Content starts
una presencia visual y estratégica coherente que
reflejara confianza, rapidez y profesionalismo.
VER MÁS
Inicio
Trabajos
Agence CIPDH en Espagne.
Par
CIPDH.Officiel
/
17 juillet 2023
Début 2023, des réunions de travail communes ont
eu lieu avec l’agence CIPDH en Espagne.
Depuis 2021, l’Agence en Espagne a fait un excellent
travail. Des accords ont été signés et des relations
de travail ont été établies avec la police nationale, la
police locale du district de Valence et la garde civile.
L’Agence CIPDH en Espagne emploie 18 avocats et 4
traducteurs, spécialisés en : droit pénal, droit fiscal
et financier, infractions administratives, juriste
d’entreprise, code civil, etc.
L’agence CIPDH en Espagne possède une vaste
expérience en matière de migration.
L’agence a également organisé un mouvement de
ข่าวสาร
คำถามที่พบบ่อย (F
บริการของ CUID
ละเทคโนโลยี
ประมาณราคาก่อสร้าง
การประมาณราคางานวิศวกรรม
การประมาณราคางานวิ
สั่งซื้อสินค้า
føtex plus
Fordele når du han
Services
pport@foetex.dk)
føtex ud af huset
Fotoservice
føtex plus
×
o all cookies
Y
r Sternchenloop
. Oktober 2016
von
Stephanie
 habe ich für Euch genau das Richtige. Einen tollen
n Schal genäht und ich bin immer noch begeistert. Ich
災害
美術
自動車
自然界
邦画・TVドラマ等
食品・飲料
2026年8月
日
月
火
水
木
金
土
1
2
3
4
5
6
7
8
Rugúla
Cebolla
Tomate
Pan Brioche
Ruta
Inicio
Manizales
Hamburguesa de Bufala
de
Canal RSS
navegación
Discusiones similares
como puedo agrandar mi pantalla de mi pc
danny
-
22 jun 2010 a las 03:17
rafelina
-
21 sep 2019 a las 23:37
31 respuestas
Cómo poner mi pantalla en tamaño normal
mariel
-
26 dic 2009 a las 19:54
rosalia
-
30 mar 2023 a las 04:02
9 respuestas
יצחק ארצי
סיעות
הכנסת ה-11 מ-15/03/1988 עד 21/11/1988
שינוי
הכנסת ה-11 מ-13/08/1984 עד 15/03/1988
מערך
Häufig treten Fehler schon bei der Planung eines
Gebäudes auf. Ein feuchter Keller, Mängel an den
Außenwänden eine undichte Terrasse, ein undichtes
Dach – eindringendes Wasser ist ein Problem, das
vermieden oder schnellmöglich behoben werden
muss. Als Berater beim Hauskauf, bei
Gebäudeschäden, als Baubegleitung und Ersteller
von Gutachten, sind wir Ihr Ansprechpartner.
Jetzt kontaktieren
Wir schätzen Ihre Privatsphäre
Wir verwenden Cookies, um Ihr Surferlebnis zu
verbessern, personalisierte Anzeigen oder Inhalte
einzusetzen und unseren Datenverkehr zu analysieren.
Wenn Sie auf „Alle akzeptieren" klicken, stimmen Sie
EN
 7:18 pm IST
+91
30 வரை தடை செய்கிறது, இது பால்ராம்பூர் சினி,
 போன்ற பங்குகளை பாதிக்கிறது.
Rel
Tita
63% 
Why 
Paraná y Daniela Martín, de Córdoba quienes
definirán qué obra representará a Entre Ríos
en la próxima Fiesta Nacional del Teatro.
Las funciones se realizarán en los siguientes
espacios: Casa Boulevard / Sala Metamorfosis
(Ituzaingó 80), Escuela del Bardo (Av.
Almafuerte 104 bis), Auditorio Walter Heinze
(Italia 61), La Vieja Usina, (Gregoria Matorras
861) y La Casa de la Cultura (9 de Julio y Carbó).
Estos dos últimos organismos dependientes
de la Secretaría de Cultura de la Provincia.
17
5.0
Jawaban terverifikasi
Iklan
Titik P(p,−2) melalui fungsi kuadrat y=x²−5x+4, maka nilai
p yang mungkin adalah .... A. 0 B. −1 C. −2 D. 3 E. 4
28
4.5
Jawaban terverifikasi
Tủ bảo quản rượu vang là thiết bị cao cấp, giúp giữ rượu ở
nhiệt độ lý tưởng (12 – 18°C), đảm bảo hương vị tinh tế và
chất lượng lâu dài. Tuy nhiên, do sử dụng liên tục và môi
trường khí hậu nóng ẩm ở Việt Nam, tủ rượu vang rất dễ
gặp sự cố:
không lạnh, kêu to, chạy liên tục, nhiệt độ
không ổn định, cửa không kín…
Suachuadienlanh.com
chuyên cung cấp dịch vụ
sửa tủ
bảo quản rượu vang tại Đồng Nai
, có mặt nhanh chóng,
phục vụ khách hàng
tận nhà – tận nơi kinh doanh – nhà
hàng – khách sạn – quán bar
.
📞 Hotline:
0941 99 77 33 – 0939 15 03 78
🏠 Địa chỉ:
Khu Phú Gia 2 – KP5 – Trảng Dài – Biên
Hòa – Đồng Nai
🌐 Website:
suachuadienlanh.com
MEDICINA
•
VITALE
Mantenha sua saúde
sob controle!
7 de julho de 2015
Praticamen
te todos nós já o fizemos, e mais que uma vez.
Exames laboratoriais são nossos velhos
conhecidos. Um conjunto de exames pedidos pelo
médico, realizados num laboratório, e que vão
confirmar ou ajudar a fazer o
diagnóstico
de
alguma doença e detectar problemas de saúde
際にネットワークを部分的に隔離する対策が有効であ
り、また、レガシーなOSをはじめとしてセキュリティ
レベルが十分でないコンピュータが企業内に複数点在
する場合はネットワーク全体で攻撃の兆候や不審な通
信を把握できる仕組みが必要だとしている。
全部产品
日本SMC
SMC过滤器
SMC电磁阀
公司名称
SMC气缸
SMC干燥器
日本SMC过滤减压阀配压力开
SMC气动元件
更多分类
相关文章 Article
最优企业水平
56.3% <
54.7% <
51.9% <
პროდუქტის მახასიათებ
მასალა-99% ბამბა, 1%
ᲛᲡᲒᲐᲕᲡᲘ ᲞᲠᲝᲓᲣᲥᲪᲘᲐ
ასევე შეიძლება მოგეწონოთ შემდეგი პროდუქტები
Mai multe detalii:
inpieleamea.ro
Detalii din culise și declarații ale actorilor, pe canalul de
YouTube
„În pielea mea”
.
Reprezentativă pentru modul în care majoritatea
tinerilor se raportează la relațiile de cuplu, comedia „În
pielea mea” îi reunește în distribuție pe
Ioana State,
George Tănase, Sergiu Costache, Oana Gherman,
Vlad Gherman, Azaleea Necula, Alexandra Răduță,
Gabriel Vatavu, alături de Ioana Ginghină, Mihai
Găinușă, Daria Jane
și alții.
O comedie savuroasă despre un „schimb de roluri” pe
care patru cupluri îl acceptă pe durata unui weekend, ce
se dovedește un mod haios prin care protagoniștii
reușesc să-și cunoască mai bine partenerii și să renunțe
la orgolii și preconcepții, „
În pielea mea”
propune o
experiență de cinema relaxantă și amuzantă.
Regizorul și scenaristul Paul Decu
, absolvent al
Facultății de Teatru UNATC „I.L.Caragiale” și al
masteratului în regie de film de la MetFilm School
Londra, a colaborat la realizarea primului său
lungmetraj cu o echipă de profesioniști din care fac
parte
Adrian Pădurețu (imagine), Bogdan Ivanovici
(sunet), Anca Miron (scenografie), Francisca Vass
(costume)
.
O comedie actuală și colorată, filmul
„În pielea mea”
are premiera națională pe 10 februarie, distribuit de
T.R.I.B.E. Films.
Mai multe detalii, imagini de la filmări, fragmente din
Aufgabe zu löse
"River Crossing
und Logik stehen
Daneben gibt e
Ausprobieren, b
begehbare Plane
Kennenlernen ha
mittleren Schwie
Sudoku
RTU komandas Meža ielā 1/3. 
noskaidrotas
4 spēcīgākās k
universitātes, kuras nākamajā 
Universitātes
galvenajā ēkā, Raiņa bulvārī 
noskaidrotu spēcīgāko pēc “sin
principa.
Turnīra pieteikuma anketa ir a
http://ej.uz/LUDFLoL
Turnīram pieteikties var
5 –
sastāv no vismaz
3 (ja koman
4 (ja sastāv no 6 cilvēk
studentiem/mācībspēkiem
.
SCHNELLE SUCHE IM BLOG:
Content ends
• _WHAT THE TASK REQUIRES_: The lines wanted are those from the one holding "მასალა-99% ბამბა, 1%" through the final line of the listing; print them exactly.

• _EXPECTED ANSWER_:
მასალა-99% ბამბა, 1%
ᲛᲡᲒᲐᲕᲡᲘ ᲞᲠᲝᲓᲣᲥᲪᲘᲐ
ასევე შეიძლება მოგეწონოთ შემდეგი პროდუქტები
Mai multe detalii:
inpieleamea.ro
Detalii din culise și declarații ale actorilor, pe canalul de
YouTube
„În pielea mea”
.
Reprezentativă pentru modul în care majoritatea
tinerilor se raportează la relațiile de cuplu, comedia „În
pielea mea” îi reunește în distribuție pe
Ioana State,
George Tănase, Sergiu Costache, Oana Gherman,
Vlad Gherman, Azaleea Necula, Alexandra Răduță,
Gabriel Vatavu, alături de Ioana Ginghină, Mihai
Găinușă, Daria Jane
și alții.
O comedie savuroasă despre un „schimb de roluri” pe
care patru cupluri îl acceptă pe durata unui weekend, ce
se dovedește un mod haios prin care protagoniștii
reușesc să-și cunoască mai bine partenerii și să renunțe
la orgolii și preconcepții, „
În pielea mea”
propune o
experiență de cinema relaxantă și amuzantă.
Regizorul și scenaristul Paul Decu
, absolvent al
Facultății de Teatru UNATC „I.L.Caragiale” și al
masteratului în regie de film de la MetFilm School
Londra, a colaborat la realizarea primului său
lungmetraj cu o echipă de profesioniști din care fac
parte
Adrian Pădurețu (imagine), Bogdan Ivanovici
(sunet), Anca Miron (scenografie), Francisca Vass
(costume)
.
O comedie actuală și colorată, filmul
„În pielea mea”
are premiera națională pe 10 februarie, distribuit de
T.R.I.B.E. Films.
Mai multe detalii, imagini de la filmări, fragmente din
Aufgabe zu löse
"River Crossing
und Logik stehen
Daneben gibt e
Ausprobieren, b
begehbare Plane
Kennenlernen ha
mittleren Schwie
Sudoku
RTU komandas Meža ielā 1/3. 
noskaidrotas
4 spēcīgākās k
universitātes, kuras nākamajā 
Universitātes
galvenajā ēkā, Raiņa bulvārī 
noskaidrotu spēcīgāko pēc “sin
principa.
Turnīra pieteikuma anketa ir a
http://ej.uz/LUDFLoL
Turnīram pieteikties var
5 –
sastāv no vismaz
3 (ja koman
4 (ja sastāv no 6 cilvēk
studentiem/mācībspēkiem
.
SCHNELLE SUCHE IM BLOG:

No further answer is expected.